**Problem to work on**
Word for word, write out all of the entries that follow.

**Extracted material**

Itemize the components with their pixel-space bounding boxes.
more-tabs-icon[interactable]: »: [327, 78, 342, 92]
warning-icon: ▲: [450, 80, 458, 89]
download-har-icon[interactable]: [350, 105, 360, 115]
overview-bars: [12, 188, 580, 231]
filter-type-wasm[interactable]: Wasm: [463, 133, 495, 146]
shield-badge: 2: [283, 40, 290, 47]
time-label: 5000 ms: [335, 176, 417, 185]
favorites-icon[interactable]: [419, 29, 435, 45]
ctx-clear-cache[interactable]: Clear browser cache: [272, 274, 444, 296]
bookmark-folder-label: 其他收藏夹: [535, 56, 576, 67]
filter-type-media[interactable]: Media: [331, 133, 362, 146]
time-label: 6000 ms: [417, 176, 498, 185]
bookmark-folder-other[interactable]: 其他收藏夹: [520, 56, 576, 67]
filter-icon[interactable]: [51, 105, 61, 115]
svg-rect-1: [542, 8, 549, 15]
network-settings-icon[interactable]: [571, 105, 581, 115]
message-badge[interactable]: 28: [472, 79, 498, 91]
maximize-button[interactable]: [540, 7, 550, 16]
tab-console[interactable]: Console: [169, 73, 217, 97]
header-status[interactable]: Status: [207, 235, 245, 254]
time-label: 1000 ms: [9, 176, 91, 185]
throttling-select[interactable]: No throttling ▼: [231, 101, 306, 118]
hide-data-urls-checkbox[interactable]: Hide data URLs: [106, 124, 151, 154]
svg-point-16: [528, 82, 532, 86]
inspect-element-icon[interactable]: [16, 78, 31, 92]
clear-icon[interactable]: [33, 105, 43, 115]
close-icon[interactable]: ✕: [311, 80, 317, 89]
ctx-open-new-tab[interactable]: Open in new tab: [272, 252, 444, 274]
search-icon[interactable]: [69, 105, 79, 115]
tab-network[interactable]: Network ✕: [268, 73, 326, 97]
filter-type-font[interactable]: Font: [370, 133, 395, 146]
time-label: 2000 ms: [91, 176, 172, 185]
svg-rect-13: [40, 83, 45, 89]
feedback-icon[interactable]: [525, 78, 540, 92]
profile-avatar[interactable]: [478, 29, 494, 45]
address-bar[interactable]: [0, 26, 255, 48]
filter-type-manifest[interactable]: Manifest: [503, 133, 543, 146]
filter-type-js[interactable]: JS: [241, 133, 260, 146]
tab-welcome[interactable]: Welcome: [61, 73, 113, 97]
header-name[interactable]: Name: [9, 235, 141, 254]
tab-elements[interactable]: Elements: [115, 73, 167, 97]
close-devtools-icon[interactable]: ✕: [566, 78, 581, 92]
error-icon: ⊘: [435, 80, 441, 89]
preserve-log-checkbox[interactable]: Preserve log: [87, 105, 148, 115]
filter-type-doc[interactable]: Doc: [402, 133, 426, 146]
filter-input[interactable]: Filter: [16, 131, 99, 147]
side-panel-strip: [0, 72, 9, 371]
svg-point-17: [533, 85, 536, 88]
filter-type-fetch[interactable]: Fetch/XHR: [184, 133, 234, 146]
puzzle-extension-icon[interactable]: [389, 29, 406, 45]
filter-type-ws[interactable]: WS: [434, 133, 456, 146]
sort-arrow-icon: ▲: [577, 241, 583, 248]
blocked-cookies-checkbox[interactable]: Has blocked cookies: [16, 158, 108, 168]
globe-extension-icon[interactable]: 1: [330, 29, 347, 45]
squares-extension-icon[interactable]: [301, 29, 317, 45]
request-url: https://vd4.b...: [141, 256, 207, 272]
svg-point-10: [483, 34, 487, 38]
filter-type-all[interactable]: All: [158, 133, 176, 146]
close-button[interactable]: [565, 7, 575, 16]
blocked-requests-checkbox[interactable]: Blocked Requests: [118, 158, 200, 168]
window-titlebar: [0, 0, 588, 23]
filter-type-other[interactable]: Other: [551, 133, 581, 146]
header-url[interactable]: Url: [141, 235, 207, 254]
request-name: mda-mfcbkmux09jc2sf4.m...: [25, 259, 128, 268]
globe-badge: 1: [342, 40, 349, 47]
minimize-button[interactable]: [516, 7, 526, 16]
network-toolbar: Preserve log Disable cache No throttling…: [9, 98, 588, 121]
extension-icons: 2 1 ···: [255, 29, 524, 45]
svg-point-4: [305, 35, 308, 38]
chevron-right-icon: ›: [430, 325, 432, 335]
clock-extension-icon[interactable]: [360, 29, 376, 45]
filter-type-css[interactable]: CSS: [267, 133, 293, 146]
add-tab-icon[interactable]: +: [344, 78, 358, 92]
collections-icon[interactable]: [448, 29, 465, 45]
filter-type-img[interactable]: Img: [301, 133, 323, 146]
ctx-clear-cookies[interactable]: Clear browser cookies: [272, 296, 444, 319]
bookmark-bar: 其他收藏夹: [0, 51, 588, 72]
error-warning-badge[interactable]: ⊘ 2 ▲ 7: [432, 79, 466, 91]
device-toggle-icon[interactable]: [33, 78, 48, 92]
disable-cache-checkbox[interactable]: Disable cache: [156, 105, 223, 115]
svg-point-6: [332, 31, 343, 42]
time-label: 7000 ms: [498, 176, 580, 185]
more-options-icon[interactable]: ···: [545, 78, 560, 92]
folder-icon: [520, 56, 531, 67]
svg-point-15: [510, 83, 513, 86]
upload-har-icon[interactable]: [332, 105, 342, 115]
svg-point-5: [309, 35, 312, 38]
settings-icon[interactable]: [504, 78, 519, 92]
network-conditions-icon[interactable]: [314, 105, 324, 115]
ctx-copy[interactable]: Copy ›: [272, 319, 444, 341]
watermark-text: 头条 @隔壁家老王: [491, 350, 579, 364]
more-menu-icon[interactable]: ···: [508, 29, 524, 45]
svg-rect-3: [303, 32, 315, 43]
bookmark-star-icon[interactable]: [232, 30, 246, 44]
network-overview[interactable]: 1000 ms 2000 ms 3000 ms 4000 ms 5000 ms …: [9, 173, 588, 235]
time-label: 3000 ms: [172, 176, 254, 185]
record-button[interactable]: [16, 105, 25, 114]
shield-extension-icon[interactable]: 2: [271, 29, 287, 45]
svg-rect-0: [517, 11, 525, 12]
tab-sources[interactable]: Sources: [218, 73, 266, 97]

**Answer to the problem**
Itemize the components with their pixel-space bounding boxes.
more-tabs-icon[interactable]: »: [327, 78, 342, 92]
warning-icon: ▲: [450, 80, 458, 89]
download-har-icon[interactable]: [350, 105, 360, 115]
overview-bars: [12, 188, 580, 231]
filter-type-wasm[interactable]: Wasm: [463, 133, 495, 146]
shield-badge: 2: [283, 40, 290, 47]
time-label: 5000 ms: [335, 176, 417, 185]
favorites-icon[interactable]: [419, 29, 435, 45]
ctx-clear-cache[interactable]: Clear browser cache: [272, 274, 444, 296]
bookmark-folder-label: 其他收藏夹: [535, 56, 576, 67]
filter-type-media[interactable]: Media: [331, 133, 362, 146]
time-label: 6000 ms: [417, 176, 498, 185]
bookmark-folder-other[interactable]: 其他收藏夹: [520, 56, 576, 67]
filter-icon[interactable]: [51, 105, 61, 115]
svg-rect-1: [542, 8, 549, 15]
network-settings-icon[interactable]: [571, 105, 581, 115]
message-badge[interactable]: 28: [472, 79, 498, 91]
maximize-button[interactable]: [540, 7, 550, 16]
tab-console[interactable]: Console: [169, 73, 217, 97]
header-status[interactable]: Status: [207, 235, 245, 254]
time-label: 1000 ms: [9, 176, 91, 185]
throttling-select[interactable]: No throttling ▼: [231, 101, 306, 118]
hide-data-urls-checkbox[interactable]: Hide data URLs: [106, 124, 151, 154]
svg-point-16: [528, 82, 532, 86]
inspect-element-icon[interactable]: [16, 78, 31, 92]
clear-icon[interactable]: [33, 105, 43, 115]
close-icon[interactable]: ✕: [311, 80, 317, 89]
ctx-open-new-tab[interactable]: Open in new tab: [272, 252, 444, 274]
search-icon[interactable]: [69, 105, 79, 115]
tab-network[interactable]: Network ✕: [268, 73, 326, 97]
filter-type-font[interactable]: Font: [370, 133, 395, 146]
time-label: 2000 ms: [91, 176, 172, 185]
svg-rect-13: [40, 83, 45, 89]
feedback-icon[interactable]: [525, 78, 540, 92]
profile-avatar[interactable]: [478, 29, 494, 45]
address-bar[interactable]: [0, 26, 255, 48]
filter-type-manifest[interactable]: Manifest: [503, 133, 543, 146]
filter-type-js[interactable]: JS: [241, 133, 260, 146]
tab-welcome[interactable]: Welcome: [61, 73, 113, 97]
header-name[interactable]: Name: [9, 235, 141, 254]
tab-elements[interactable]: Elements: [115, 73, 167, 97]
close-devtools-icon[interactable]: ✕: [566, 78, 581, 92]
error-icon: ⊘: [435, 80, 441, 89]
preserve-log-checkbox[interactable]: Preserve log: [87, 105, 148, 115]
filter-type-doc[interactable]: Doc: [402, 133, 426, 146]
filter-input[interactable]: Filter: [16, 131, 99, 147]
side-panel-strip: [0, 72, 9, 371]
svg-point-17: [533, 85, 536, 88]
filter-type-fetch[interactable]: Fetch/XHR: [184, 133, 234, 146]
puzzle-extension-icon[interactable]: [389, 29, 406, 45]
filter-type-ws[interactable]: WS: [434, 133, 456, 146]
sort-arrow-icon: ▲: [577, 241, 583, 248]
blocked-cookies-checkbox[interactable]: Has blocked cookies: [16, 158, 108, 168]
globe-extension-icon[interactable]: 1: [330, 29, 347, 45]
squares-extension-icon[interactable]: [301, 29, 317, 45]
request-url: https://vd4.b...: [141, 256, 207, 272]
svg-point-10: [483, 34, 487, 38]
filter-type-all[interactable]: All: [158, 133, 176, 146]
close-button[interactable]: [565, 7, 575, 16]
blocked-requests-checkbox[interactable]: Blocked Requests: [118, 158, 200, 168]
window-titlebar: [0, 0, 588, 23]
filter-type-other[interactable]: Other: [551, 133, 581, 146]
header-url[interactable]: Url: [141, 235, 207, 254]
request-name: mda-mfcbkmux09jc2sf4.m...: [25, 259, 128, 268]
globe-badge: 1: [342, 40, 349, 47]
minimize-button[interactable]: [516, 7, 526, 16]
network-toolbar: Preserve log Disable cache No throttling…: [9, 98, 588, 121]
extension-icons: 2 1 ···: [255, 29, 524, 45]
svg-point-4: [305, 35, 308, 38]
chevron-right-icon: ›: [430, 325, 432, 335]
clock-extension-icon[interactable]: [360, 29, 376, 45]
filter-type-css[interactable]: CSS: [267, 133, 293, 146]
add-tab-icon[interactable]: +: [344, 78, 358, 92]
collections-icon[interactable]: [448, 29, 465, 45]
filter-type-img[interactable]: Img: [301, 133, 323, 146]
ctx-clear-cookies[interactable]: Clear browser cookies: [272, 296, 444, 319]
bookmark-bar: 其他收藏夹: [0, 51, 588, 72]
error-warning-badge[interactable]: ⊘ 2 ▲ 7: [432, 79, 466, 91]
device-toggle-icon[interactable]: [33, 78, 48, 92]
disable-cache-checkbox[interactable]: Disable cache: [156, 105, 223, 115]
svg-point-6: [332, 31, 343, 42]
time-label: 7000 ms: [498, 176, 580, 185]
more-options-icon[interactable]: ···: [545, 78, 560, 92]
folder-icon: [520, 56, 531, 67]
svg-point-15: [510, 83, 513, 86]
upload-har-icon[interactable]: [332, 105, 342, 115]
svg-point-5: [309, 35, 312, 38]
settings-icon[interactable]: [504, 78, 519, 92]
network-conditions-icon[interactable]: [314, 105, 324, 115]
ctx-copy[interactable]: Copy ›: [272, 319, 444, 341]
watermark-text: 头条 @隔壁家老王: [491, 350, 579, 364]
more-menu-icon[interactable]: ···: [508, 29, 524, 45]
svg-rect-3: [303, 32, 315, 43]
bookmark-star-icon[interactable]: [232, 30, 246, 44]
network-overview[interactable]: 1000 ms 2000 ms 3000 ms 4000 ms 5000 ms …: [9, 173, 588, 235]
time-label: 3000 ms: [172, 176, 254, 185]
record-button[interactable]: [16, 105, 25, 114]
shield-extension-icon[interactable]: 2: [271, 29, 287, 45]
svg-rect-0: [517, 11, 525, 12]
tab-sources[interactable]: Sources: [218, 73, 266, 97]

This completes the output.